How to complete this task =>
Copy, from the entries below, each line where the word "Sony" can be found.

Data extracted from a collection
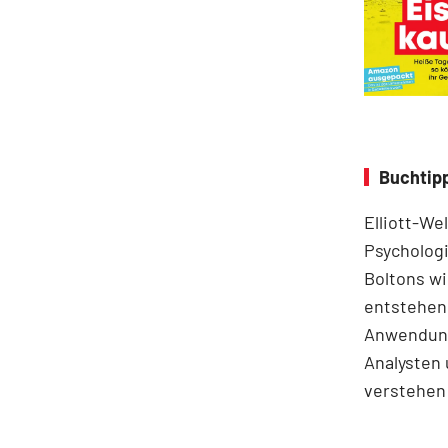
Buchtipp
Elliott-We
Psychologi
Boltons wi
entstehen.
Anwendung
Analysten 
verstehen 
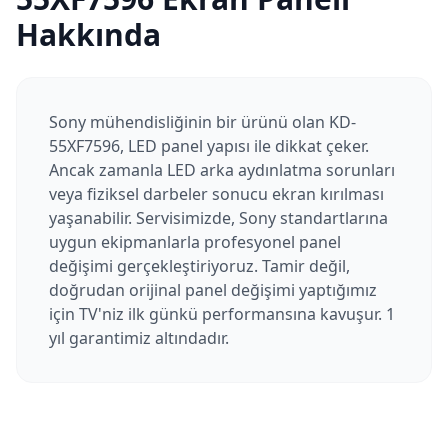
Hakkında
Sony mühendisliğinin bir ürünü olan KD-
55XF7596, LED panel yapısı ile dikkat çeker.
Ancak zamanla LED arka aydınlatma sorunları
veya fiziksel darbeler sonucu ekran kırılması
yaşanabilir. Servisimizde, Sony standartlarına
uygun ekipmanlarla profesyonel panel
değişimi gerçekleştiriyoruz. Tamir değil,
doğrudan orijinal panel değişimi yaptığımız
için TV'niz ilk günkü performansına kavuşur. 1
yıl garantimiz altındadır.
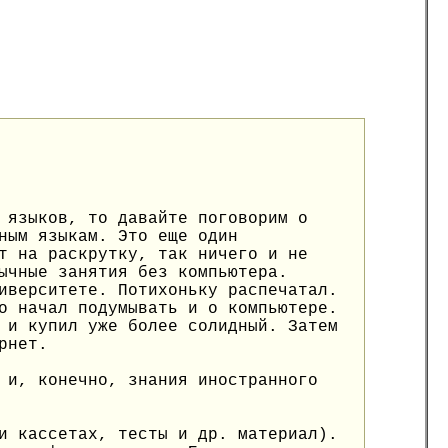
 языков, то давайте поговорим о
ным языкам. Это еще один
т на раскрутку, так ничего и не
ычные занятия без компьютера.
иверситете. Потихоньку распечатал.
о начал подумывать и о компьютере.
 и купил уже более солидный. Затем
рнет.
 и, конечно, знания иностранного
и кассетах, тесты и др. материал).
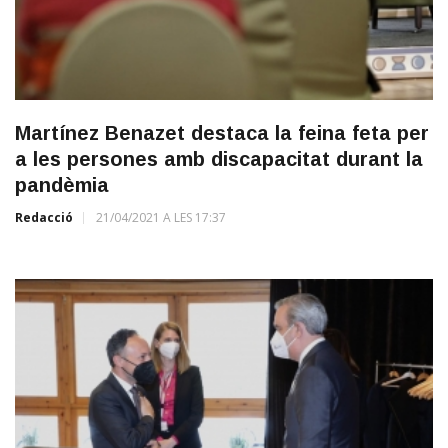
Martínez Benazet destaca la feina feta per
a les persones amb discapacitat durant la
pandèmia
Redacció
21/04/2021 A LES 17:37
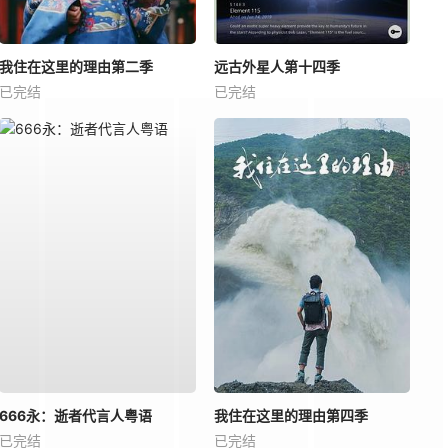
我住在这里的理由第二季
远古外星人第十四季
已完结
已完结
666永：逝者代言人粤语
我住在这里的理由第四季
已完结
已完结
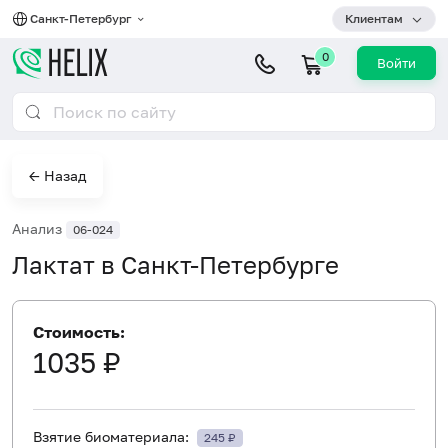
Санкт-Петербург
Клиентам
0
Войти
← Назад
Анализ
06-024
Лактат в Санкт-Петербурге
Стоимость:
1035 ₽
Взятие биоматериала:
245 ₽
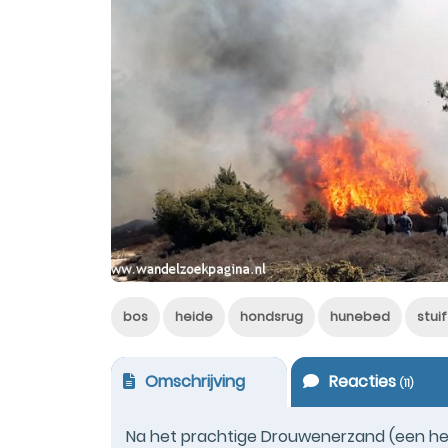
bos
heide
hondsrug
hunebed
stui
Omschrijving
Reacties
(
11
)
Na het prachtige Drouwenerzand (een hei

The completed task =>
Sony mühendisliğinin bir ürünü olan KD-
yaşanabilir. Servisimizde, Sony standartlarına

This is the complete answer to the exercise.